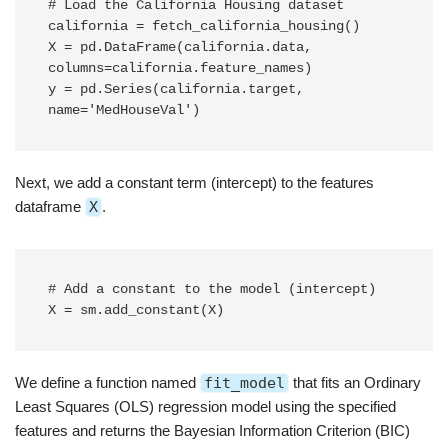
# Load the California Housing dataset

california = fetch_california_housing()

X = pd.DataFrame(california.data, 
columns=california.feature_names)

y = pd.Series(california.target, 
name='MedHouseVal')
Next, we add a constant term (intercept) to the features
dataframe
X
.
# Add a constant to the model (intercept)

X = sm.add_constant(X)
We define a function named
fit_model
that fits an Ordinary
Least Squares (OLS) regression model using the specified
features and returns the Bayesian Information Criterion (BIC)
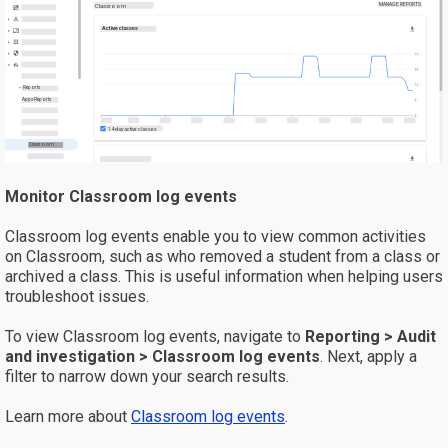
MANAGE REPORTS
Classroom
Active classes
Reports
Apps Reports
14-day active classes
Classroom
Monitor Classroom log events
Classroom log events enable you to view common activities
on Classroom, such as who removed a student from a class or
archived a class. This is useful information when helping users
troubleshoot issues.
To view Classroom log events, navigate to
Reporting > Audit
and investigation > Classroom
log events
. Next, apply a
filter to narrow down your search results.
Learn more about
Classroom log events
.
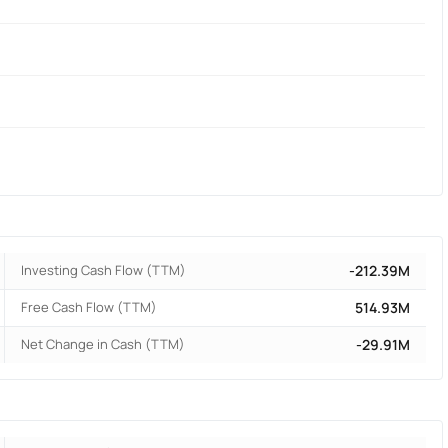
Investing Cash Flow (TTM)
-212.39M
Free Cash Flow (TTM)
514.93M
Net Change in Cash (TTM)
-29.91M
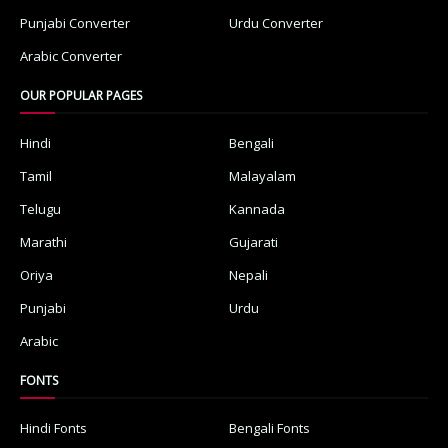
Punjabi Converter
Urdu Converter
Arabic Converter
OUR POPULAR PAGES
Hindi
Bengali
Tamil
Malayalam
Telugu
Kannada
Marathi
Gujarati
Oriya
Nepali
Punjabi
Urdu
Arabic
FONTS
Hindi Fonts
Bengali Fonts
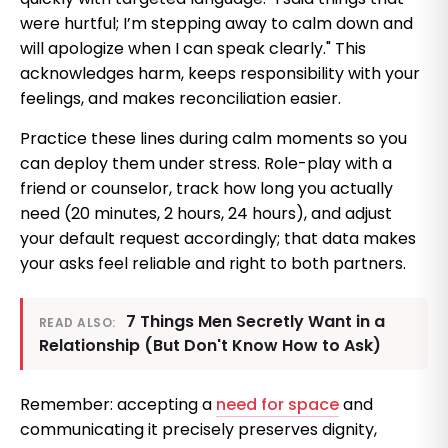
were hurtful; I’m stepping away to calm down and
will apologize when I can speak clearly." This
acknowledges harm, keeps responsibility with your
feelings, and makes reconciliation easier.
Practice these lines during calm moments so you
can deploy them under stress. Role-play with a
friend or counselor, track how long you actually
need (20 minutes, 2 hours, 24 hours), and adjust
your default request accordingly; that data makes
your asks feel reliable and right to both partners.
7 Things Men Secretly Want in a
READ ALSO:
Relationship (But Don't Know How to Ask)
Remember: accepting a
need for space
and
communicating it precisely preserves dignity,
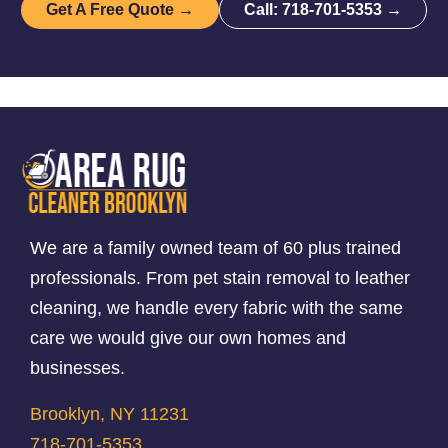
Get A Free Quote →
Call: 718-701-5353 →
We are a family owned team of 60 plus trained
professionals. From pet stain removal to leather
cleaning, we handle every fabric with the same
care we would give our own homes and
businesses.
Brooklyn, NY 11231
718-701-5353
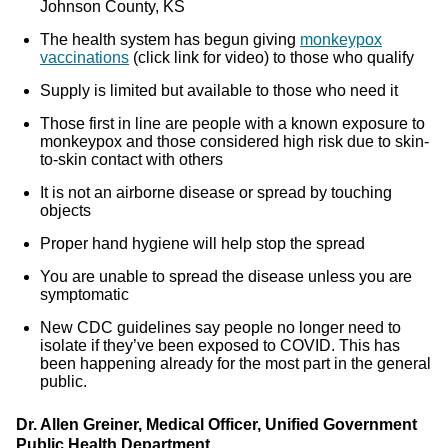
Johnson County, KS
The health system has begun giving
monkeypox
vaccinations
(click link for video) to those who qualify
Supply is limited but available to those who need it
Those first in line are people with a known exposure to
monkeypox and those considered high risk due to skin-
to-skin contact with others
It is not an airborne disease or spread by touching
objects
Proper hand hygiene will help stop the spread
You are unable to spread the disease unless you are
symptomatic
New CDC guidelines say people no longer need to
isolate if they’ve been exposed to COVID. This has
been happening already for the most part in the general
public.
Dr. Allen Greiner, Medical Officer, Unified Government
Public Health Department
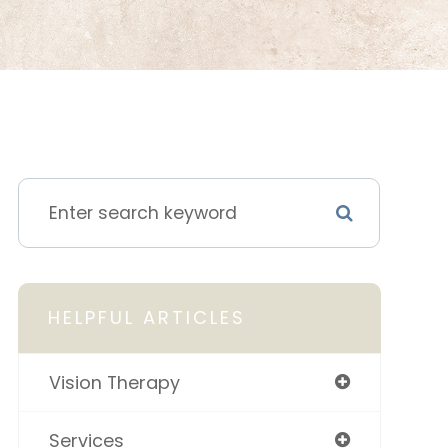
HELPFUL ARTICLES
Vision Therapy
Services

# # # # #

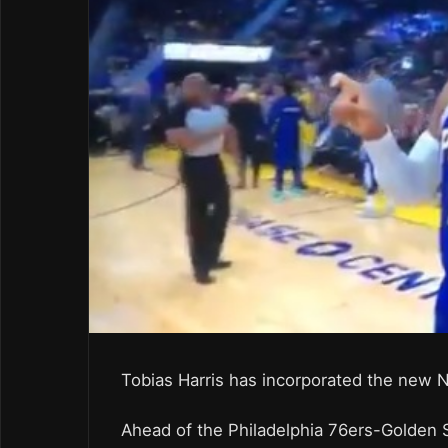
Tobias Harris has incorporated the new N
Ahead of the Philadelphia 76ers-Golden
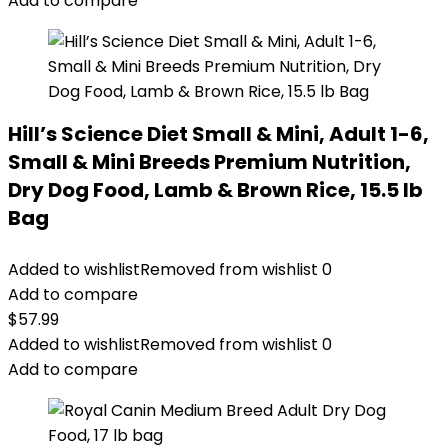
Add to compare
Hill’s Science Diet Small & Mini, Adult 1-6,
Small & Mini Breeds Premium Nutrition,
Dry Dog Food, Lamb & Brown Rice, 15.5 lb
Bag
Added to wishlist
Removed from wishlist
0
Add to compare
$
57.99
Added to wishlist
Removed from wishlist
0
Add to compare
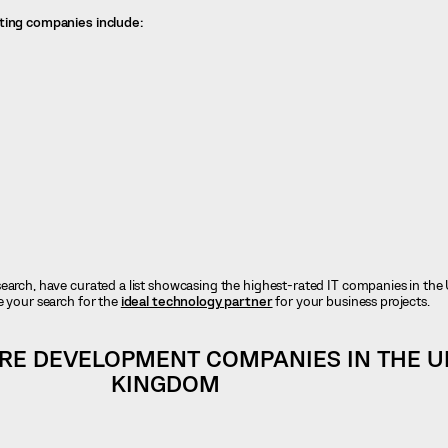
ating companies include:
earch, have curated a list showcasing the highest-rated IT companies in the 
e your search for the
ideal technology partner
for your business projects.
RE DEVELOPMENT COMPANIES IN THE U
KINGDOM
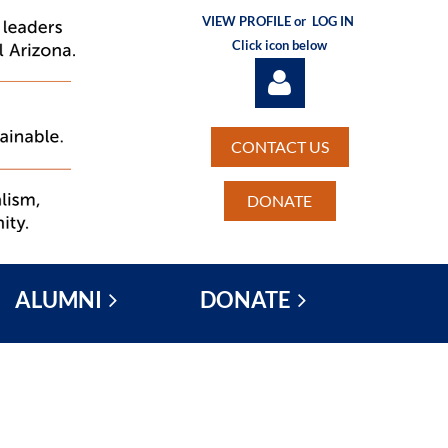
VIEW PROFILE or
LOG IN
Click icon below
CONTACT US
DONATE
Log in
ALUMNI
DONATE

# # # # #

■ About this task
A word-for-word copy of the lines above from the one with "Those first in" through the one with "New CDC guidelines", inclusive, is the only output wanted.

■ Answer section
Those first in line are people with a known exposure to
monkeypox and those considered high risk due to skin-
to-skin contact with others
It is not an airborne disease or spread by touching
objects
Proper hand hygiene will help stop the spread
You are unable to spread the disease unless you are
symptomatic
New CDC guidelines say people no longer need to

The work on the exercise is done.